The Mexican border seems to constantly be in the press. Nearly every day, I get a call from a reporter or outside party asking my opinion on trade and the U.S. tariffs being imposed on other countries, and how this is affecting our economic development progress.

I am also constantly asked about border security, President Donald Trump’s proposed border wall and how each topic affects our daily lives and businesses.

The latest hot topic is the separation of undocumented parents from their children at the border and their incarceration in what has been reported to be harsh conditions. Politicians from every level of government have come to the border to voice support against the separation of families, or to see for themselves the detention facilities in which children of the undocumented immigrants are being housed.

Although it is not a trade-specific issue, I have been asked quite a few times how the separations are affecting our ability to conduct cross-border trade, and this is how I respond: From a business standpoint, commerce continues, and people keep working despite what is occurring in nearby areas such as Tornillo, Texas.

However, from a spiritual perspective, it has affected businesspeople at the border greatly. This issue tends to dominate most discussions around cookouts, family gatherings, and cocktail parties that I have recently attended. I have yet to encounter, even among the hardest-core Trump supporters, anybody that supports the separations. Most of us have children, and it is unimaginable that this would happen to our families.

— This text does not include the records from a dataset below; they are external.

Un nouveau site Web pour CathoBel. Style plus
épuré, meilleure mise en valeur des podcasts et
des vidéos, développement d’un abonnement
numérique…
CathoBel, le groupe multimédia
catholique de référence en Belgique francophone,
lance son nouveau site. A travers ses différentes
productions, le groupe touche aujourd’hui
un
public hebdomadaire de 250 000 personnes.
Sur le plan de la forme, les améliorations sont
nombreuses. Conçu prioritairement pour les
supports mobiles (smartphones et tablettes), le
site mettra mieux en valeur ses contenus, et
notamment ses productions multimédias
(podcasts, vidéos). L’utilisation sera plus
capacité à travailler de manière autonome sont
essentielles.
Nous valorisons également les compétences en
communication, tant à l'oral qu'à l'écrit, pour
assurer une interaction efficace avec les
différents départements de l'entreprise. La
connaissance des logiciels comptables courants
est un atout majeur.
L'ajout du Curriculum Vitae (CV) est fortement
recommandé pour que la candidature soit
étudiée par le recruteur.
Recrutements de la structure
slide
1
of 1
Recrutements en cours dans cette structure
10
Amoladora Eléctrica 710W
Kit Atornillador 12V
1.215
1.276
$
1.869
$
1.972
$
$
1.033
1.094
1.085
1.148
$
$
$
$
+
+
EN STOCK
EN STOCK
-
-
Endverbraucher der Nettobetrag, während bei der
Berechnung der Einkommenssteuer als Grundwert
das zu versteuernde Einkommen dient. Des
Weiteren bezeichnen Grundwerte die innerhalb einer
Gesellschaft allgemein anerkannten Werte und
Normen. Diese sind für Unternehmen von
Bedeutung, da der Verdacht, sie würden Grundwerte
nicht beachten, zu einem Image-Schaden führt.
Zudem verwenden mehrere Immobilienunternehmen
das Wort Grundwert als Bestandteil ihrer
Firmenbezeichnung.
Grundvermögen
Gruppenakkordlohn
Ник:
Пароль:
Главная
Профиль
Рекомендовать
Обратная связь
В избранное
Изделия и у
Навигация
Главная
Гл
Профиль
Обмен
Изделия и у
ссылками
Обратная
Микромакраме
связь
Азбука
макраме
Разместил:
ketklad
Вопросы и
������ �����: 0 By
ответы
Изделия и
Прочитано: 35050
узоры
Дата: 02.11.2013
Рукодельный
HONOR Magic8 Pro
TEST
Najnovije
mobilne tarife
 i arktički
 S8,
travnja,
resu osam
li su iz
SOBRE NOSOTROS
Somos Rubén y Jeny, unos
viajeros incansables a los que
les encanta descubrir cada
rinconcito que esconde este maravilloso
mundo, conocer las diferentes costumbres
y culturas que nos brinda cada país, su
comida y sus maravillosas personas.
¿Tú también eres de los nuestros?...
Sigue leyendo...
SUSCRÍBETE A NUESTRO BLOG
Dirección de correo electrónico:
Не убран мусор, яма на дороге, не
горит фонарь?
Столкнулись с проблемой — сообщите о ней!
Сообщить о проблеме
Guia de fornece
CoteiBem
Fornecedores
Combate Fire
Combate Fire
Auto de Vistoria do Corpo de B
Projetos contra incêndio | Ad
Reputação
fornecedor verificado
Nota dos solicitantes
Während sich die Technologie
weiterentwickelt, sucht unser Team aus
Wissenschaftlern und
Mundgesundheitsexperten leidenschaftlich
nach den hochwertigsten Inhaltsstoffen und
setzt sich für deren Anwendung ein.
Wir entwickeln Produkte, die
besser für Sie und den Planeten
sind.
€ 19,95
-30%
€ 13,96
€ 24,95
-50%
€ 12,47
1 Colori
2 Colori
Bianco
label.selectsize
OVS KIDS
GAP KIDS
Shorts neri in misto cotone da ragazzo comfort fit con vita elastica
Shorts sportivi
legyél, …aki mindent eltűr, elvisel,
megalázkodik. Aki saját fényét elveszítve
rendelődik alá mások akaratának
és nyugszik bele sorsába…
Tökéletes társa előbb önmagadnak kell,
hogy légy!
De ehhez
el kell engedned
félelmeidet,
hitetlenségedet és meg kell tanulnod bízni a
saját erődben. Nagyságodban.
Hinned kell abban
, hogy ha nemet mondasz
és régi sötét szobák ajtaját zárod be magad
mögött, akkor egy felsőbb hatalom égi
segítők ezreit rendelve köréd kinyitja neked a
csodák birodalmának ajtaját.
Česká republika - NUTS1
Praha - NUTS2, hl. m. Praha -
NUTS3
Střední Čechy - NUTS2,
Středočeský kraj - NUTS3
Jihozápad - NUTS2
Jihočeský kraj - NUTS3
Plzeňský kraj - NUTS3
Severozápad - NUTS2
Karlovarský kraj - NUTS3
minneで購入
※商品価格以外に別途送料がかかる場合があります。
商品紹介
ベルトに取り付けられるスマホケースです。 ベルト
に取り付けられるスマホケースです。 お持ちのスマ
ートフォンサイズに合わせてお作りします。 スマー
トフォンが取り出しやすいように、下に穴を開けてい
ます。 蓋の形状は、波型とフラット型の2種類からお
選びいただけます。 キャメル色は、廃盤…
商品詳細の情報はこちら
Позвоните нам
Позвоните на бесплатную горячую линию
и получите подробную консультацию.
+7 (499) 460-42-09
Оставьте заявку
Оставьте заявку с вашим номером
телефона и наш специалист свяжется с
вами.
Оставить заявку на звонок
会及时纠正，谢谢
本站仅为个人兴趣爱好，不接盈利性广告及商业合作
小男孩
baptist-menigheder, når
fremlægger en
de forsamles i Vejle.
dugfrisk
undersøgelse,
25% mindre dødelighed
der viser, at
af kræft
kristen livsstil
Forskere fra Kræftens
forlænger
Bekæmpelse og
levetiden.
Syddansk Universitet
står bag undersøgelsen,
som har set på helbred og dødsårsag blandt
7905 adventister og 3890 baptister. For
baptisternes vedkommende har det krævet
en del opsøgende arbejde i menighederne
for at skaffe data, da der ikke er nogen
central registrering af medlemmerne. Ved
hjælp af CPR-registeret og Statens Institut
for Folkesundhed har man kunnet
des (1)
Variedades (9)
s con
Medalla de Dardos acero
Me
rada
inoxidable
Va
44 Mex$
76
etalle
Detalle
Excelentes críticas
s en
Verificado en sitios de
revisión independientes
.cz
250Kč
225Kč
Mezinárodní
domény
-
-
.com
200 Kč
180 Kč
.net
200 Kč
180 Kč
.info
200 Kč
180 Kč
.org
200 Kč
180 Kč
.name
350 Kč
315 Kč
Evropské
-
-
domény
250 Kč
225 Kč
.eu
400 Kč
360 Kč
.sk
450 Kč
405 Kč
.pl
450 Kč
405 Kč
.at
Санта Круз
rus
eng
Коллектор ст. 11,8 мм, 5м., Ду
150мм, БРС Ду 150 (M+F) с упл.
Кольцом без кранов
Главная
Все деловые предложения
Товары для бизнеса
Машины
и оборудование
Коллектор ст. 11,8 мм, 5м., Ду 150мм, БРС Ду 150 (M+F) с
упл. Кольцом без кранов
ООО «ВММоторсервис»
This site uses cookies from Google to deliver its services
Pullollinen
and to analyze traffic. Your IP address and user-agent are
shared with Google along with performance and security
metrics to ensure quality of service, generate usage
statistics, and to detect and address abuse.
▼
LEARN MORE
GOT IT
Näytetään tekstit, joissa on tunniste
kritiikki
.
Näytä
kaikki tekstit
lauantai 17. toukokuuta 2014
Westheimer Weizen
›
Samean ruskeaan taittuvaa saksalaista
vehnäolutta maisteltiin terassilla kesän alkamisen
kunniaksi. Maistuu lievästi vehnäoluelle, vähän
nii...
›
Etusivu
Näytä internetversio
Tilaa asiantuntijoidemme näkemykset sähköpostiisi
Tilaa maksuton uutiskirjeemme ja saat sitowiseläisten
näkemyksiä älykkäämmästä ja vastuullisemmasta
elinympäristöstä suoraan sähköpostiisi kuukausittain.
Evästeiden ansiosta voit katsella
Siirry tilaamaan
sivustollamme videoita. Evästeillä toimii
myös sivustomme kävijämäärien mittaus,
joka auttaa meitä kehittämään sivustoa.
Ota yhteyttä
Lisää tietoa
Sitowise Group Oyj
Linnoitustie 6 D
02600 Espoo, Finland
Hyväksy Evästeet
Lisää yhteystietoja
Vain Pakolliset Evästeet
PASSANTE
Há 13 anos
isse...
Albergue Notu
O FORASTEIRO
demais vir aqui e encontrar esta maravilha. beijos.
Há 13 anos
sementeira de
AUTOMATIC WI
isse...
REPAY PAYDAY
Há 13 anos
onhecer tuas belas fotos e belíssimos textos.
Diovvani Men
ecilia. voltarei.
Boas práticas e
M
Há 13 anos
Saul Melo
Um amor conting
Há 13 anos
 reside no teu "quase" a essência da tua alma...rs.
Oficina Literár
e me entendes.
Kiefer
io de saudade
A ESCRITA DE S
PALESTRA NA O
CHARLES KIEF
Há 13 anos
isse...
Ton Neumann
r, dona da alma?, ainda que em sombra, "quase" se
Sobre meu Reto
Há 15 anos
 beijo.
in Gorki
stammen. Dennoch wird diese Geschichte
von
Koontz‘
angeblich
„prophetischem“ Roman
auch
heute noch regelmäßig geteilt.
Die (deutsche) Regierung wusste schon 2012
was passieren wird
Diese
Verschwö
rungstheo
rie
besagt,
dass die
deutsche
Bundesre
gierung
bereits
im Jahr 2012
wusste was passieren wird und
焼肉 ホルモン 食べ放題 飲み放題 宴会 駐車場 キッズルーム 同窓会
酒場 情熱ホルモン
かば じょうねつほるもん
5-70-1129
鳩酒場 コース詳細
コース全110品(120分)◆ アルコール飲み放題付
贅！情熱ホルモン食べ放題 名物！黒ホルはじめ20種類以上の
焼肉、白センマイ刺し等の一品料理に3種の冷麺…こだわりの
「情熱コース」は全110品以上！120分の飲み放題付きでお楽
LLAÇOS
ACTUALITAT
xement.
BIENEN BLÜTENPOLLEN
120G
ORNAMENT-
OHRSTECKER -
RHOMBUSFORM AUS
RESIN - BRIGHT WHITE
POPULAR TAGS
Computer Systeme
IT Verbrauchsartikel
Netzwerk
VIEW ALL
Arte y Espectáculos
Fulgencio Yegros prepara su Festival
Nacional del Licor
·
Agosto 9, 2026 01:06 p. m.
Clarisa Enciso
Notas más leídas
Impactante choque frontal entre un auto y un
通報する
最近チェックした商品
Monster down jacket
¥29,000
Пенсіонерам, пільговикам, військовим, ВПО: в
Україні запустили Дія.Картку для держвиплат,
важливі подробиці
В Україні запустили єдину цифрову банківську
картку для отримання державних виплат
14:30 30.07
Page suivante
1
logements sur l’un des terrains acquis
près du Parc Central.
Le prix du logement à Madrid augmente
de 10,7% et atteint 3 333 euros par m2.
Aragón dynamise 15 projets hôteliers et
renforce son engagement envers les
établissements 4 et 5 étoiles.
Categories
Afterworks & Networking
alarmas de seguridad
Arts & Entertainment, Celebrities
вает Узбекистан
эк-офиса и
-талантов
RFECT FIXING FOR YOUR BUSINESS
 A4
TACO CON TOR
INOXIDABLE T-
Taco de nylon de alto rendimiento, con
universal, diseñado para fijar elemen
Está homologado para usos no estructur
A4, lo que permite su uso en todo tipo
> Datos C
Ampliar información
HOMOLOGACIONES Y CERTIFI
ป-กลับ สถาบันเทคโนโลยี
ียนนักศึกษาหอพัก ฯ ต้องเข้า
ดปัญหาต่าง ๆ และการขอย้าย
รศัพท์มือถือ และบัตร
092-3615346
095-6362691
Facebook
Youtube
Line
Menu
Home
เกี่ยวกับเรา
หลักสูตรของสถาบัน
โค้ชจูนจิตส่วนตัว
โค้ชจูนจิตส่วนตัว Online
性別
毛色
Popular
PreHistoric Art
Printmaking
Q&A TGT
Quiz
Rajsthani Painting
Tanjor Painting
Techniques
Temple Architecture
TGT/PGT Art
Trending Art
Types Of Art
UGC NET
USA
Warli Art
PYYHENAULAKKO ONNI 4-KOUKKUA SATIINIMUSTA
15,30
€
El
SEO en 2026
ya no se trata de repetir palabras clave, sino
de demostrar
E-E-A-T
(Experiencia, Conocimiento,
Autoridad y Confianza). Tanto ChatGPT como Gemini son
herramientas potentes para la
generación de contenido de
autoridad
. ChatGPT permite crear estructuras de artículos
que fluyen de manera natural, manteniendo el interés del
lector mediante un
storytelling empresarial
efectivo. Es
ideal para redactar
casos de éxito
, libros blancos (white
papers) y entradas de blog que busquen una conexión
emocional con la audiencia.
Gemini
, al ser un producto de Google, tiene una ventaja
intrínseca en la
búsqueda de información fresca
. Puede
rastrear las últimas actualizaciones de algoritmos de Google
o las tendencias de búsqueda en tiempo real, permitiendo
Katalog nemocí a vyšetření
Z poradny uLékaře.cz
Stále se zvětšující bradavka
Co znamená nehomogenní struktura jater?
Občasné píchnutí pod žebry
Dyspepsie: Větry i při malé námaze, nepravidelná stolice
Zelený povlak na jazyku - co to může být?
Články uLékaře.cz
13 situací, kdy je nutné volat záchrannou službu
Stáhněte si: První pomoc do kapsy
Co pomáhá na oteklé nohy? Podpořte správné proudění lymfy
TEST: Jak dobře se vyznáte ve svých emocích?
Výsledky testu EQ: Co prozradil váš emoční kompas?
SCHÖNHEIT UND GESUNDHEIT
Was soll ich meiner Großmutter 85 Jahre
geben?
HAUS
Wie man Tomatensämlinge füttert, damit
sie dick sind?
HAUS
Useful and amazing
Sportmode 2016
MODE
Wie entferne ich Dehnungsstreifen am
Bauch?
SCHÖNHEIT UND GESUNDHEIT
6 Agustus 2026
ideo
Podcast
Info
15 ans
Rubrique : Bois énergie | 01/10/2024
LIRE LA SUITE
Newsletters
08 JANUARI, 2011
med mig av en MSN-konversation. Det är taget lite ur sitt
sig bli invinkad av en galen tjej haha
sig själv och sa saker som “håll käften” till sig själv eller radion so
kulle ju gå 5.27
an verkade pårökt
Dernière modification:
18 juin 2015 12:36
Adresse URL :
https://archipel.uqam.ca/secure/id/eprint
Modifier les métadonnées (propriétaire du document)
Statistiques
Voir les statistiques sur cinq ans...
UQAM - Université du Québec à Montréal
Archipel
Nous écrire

If you work on the border, you automatically become an ambassador for our region to non-border dwellers. Everybody wants to know if what is reported in the news or what the president tweets is true. No, we are not being overrun by a swarm of criminals and bad elements in what the president has called a “porous” and “unprotected” border. And no, most of us do not consider Mexico an adversary or an enemy whose sole mission is to destabilize the U.S. and take away its jobs. Rather, most of us consider Mexico to be a friend and a valuable trading partner that we interact with daily.

In this sense, I wish the real story would be how well both sides of the border get along and how well cross-border cooperation works. This is so obvious when you live and work here that it becomes almost an afterthought.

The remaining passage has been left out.